What the exercise asks
In the records below, find the line with "Per maggiori informazioni clicca", then retype it and every following line exactly, stopping after the line with "Обзор Endzone — A World Apart". Leave the pictures out.

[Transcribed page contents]
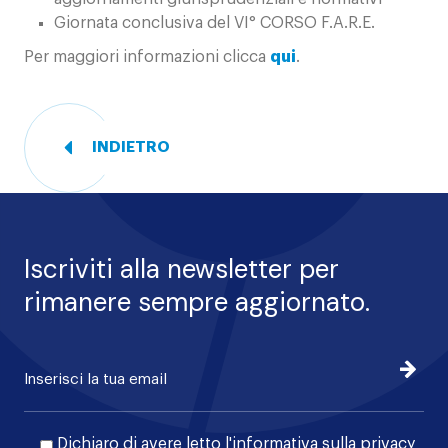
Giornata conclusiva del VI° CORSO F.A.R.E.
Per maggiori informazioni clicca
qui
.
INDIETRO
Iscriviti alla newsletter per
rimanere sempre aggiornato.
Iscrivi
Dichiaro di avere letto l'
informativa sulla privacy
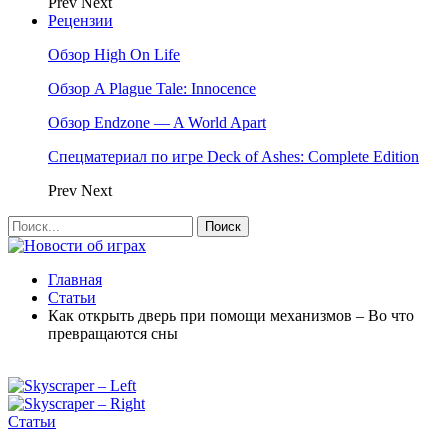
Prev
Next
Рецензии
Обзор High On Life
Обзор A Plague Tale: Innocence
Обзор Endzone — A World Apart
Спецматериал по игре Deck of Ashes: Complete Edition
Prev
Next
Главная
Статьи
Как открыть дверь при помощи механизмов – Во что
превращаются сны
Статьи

---

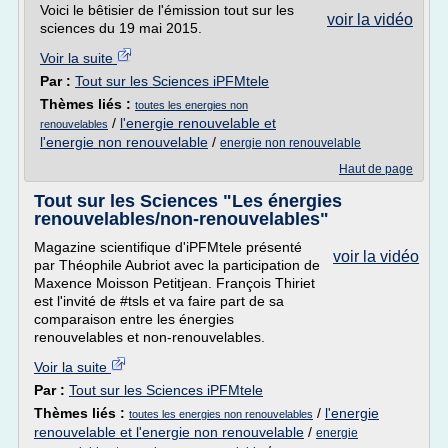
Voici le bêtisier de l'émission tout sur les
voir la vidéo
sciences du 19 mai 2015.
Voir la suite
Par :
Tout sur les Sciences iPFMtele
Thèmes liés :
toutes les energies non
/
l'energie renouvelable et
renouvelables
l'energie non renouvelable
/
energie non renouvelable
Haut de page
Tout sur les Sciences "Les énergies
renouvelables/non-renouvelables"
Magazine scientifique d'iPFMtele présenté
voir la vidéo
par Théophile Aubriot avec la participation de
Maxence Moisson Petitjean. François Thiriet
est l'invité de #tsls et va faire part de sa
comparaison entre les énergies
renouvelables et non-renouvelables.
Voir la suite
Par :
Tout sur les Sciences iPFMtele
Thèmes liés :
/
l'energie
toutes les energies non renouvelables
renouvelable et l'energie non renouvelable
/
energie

Answer for this exercise
Per maggiori informazioni clicca
qui
.
INDIETRO
Iscriviti alla newsletter per
rimanere sempre aggiornato.
Iscrivi
Dichiaro di avere letto l'
informativa sulla privacy
Prev
Next
Рецензии
Обзор High On Life
Обзор A Plague Tale: Innocence
Обзор Endzone — A World Apart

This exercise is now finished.